If it was different, why are you going upstairs?

"Because that's where the Vicodin is!" she cried to the empty house. "The damned old feel-better pills!"

The voice said one more thing and fell silent.

"SOWISA, babyluv is right," Lisey agreed. "You better believe it." And she began the long, slow trek up the stairs.

2

Halfway up the wings came back, darker than ever, and for a moment Lisey was sure she was going to black out. She was telling herself to fall forward, onto the stairs, rather than backward into space, when her vision cleared again. She sat down with the basin drawn across her legs and stayed that way, head hung over, until she had counted to a hundred with a Mississippi between each number. Then she got up again and finished her climb. The second floor was cross-drafted and even cooler than the kitchen, but by the time Lisey got there she was sweating profusely again. The sweat ran into the laceration across her breast, and soon there was a maddening salt-sting on top of the deeper ache. And she was thirsty again. Thirsty all the way down her throat and into her stomach, it seemed. That, at least, could be remedied, and the sooner the better. She glanced into the guest room as she made her slow way by. It had been redone since 1996 - twice, actually - but she found it was all too easy to see the black rocking chair with the University of Maine seal on the back...and the blank eye of the television...and the windows filled with frost that changed color as the lights in the sky changed...

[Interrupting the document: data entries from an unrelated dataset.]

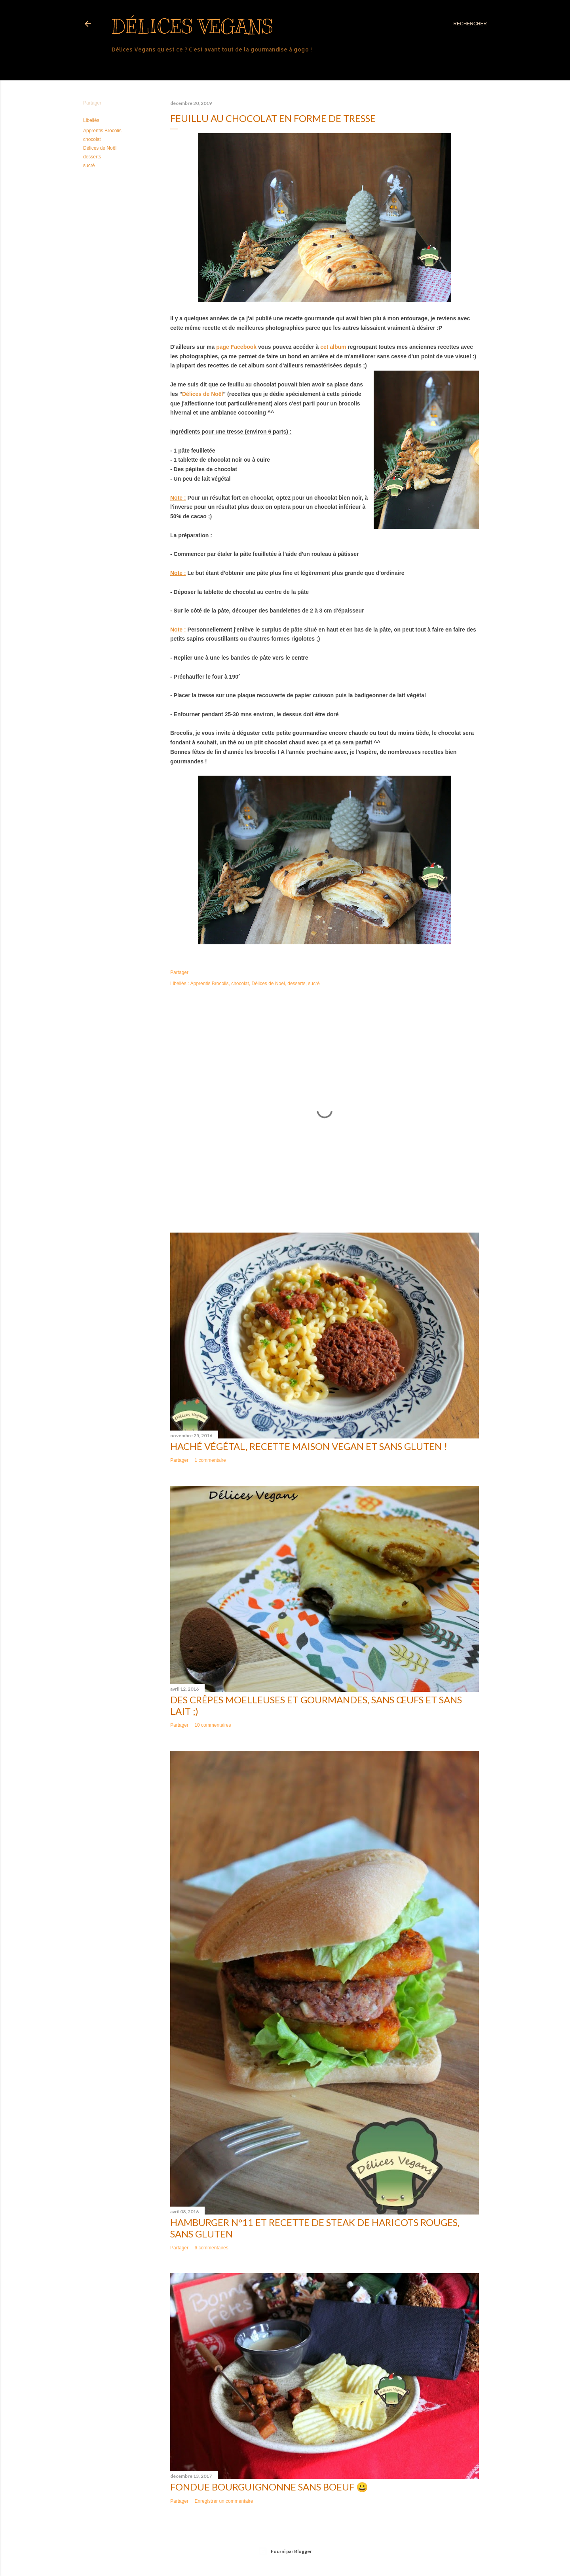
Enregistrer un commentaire (223, 2501)
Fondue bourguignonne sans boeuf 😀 (269, 2486)
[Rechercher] (470, 23)
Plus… (120, 65)
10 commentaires (212, 1725)
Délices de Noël (99, 148)
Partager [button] (92, 103)
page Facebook (236, 347)
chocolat (92, 139)
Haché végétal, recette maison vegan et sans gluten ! (308, 1446)
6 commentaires (211, 2248)
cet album (333, 347)
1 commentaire (210, 1460)
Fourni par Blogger (285, 2551)
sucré (89, 165)
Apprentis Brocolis (102, 130)
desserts (92, 157)
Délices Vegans (192, 26)
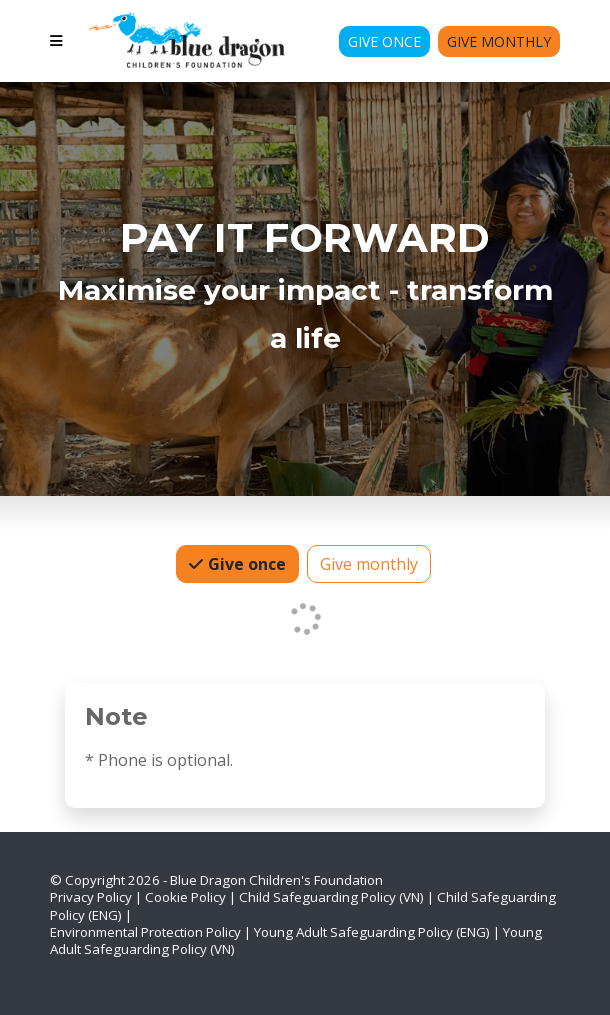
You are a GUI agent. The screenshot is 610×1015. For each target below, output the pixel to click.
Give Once (384, 41)
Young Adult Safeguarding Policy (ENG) (372, 932)
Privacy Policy (91, 897)
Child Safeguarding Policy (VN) (331, 897)
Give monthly (369, 563)
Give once (245, 563)
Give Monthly (499, 41)
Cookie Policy (185, 897)
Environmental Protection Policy (145, 932)
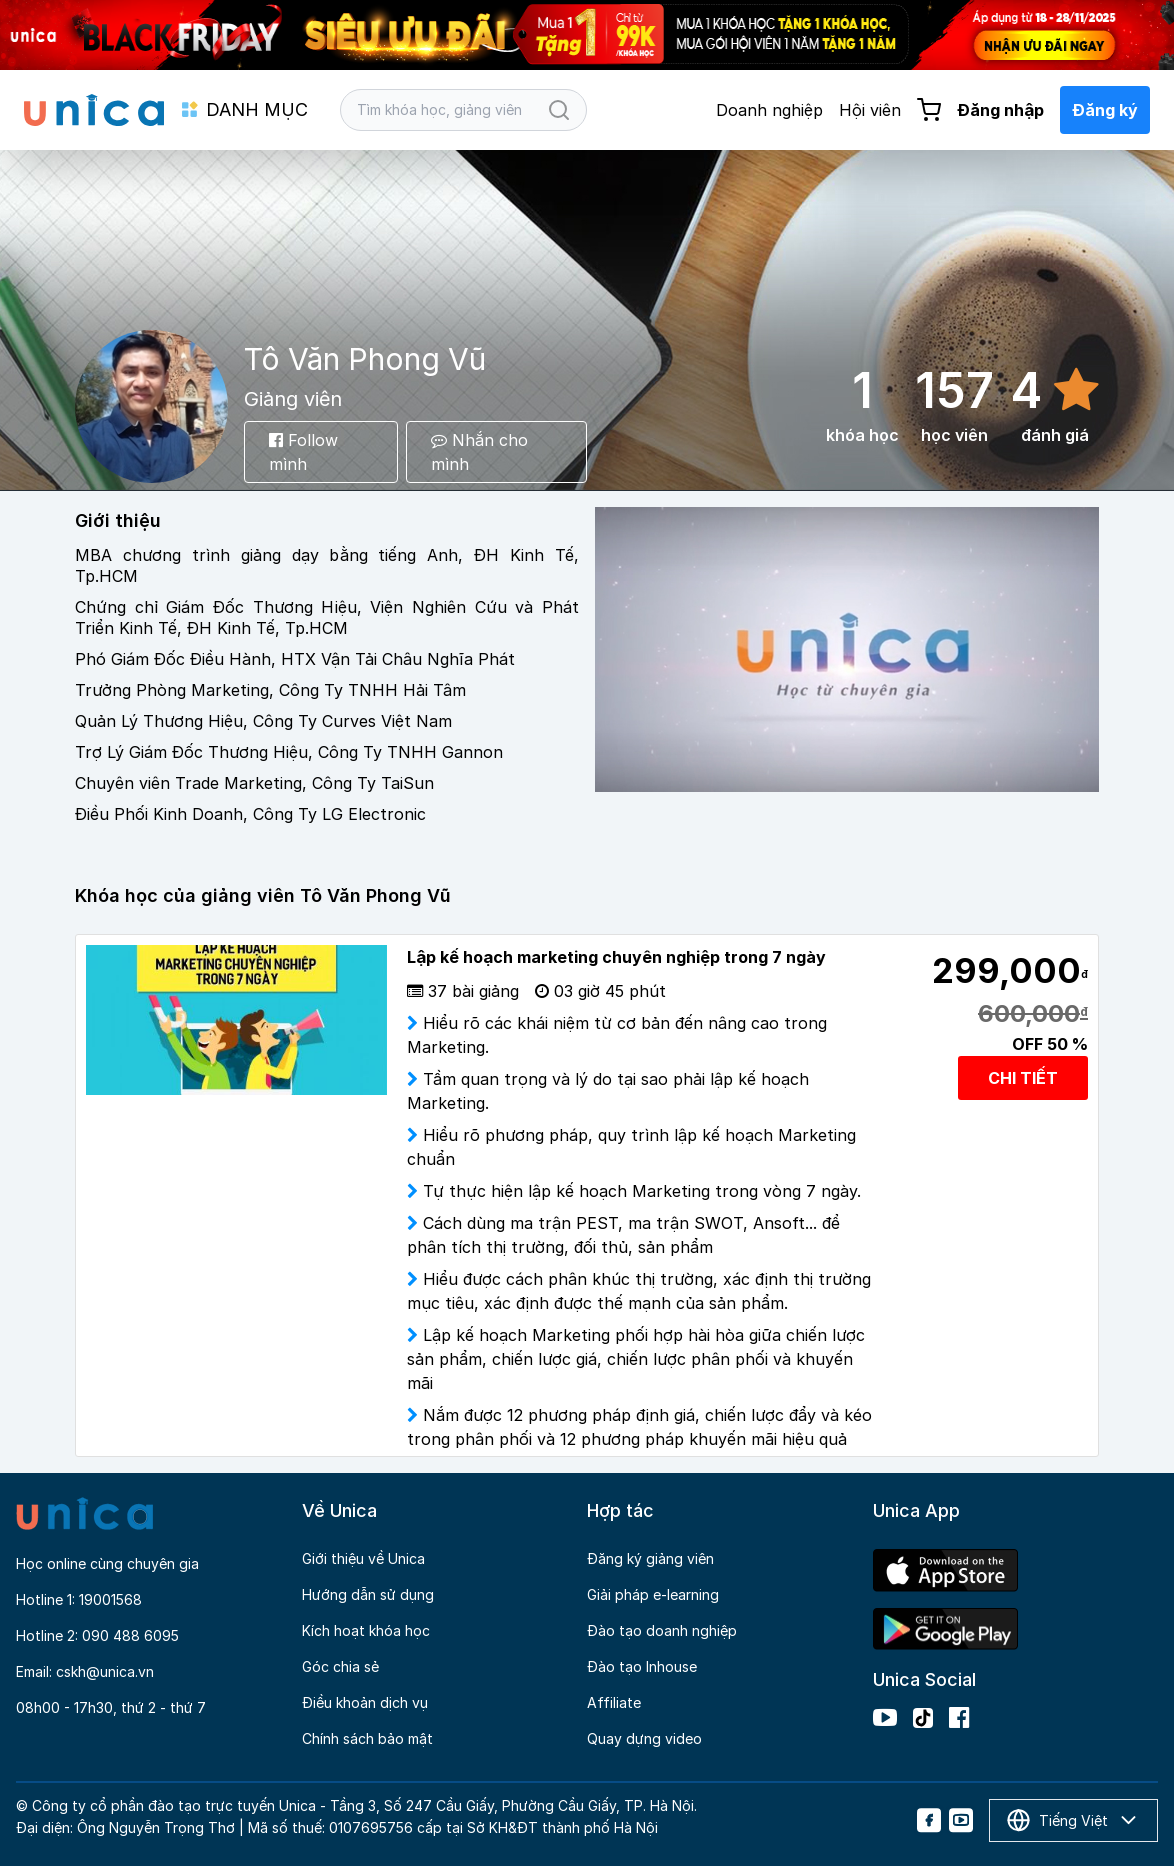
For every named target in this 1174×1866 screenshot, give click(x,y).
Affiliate (614, 1702)
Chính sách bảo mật (367, 1738)
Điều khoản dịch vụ (365, 1702)
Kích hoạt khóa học (366, 1630)
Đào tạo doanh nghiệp (662, 1630)
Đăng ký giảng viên (650, 1558)
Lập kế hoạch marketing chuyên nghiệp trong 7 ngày (616, 957)
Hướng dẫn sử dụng (368, 1594)
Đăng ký (1105, 110)
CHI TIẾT (1023, 1078)
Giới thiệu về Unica (363, 1558)
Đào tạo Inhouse (642, 1666)
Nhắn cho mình (479, 452)
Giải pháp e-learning (653, 1594)
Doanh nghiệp (769, 110)
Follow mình (303, 452)
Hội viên (870, 110)
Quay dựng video (644, 1738)
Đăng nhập (1000, 110)
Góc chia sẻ (340, 1666)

Let it go, little Lisey, it's in the past.

"It's all in the past but none of it's done! " she cried irritably. "That's the smucking trouble! "

To that there was no answer, but here, at long last, was the master bedroom and its adjacent bathroom - what Scott, never known for his delicacy, had been wont to call Il Grande Poopatorium. She set down the basin, dumped out the toothglass (still two brushes, now both of them hers, alas), and filled the tumbler to the brim with cold water. This she drank off greedily, then she did take a moment to look at herself. At her face, anyway.

What she saw was not encouraging. Her eyes were glittering blue sparks peering out of dark caves. The skin beneath them had gone a dark blackish brown. Her nose was canted to the left. Lisey didn't think it was broken, but who knew? At least she could breathe through it. Below her nose was a great crust of dried blood that had broken both right and left around her mouth, giving her a grotesque Fu Manchu mustache. Look, Ma, I'm a biker, she tried to say, but the words wouldn't quite come out. It was a shitty joke, anyway.

Her lips were so severely swollen they actually turned out from the inside, giving her battered face a grotesquely exaggerated come-and-kiss-me pout.

Was I thinking of going up to Greenlawn, home of the famous Hugh Alberness, in this condish? Was I really? Pretty funny - they'd get one look and then call for an ambulance to take me to a real hospital, the kind where they've got an ICU. That isn't what you were thinking. What you were thinking -

But she closed that off, remembering something Scott used to say: Ninety-eight percent of what goes on in people's heads is none of their smucking business. Maybe it was true, maybe it wasn't, but for the time being she'd do well to take this as she had the stairs: head down and one step at a time.

Lisey had another bad moment when she couldn't find the Vicodin. She almost gave up, thinking one of the three spring-cleaning girls might have walked away with the bottle, before finding it hiding behind Scott's multi-vitamins. And, wonder of wonders, the expiration on these babies was this very month.

"Waste not, want not," Lisey said, and washed down three of them. Then she filled the plastic basin with lukewarm water and threw in a handful of teabags. She watched the clear water begin to stain amber for a moment or two, then shrugged and dumped in the rest of the teabags. They settled to the bottom of the darkening water and she thought of a young man saying It stings a little but it works really really good. In another life, that had been. Now she would see for herself.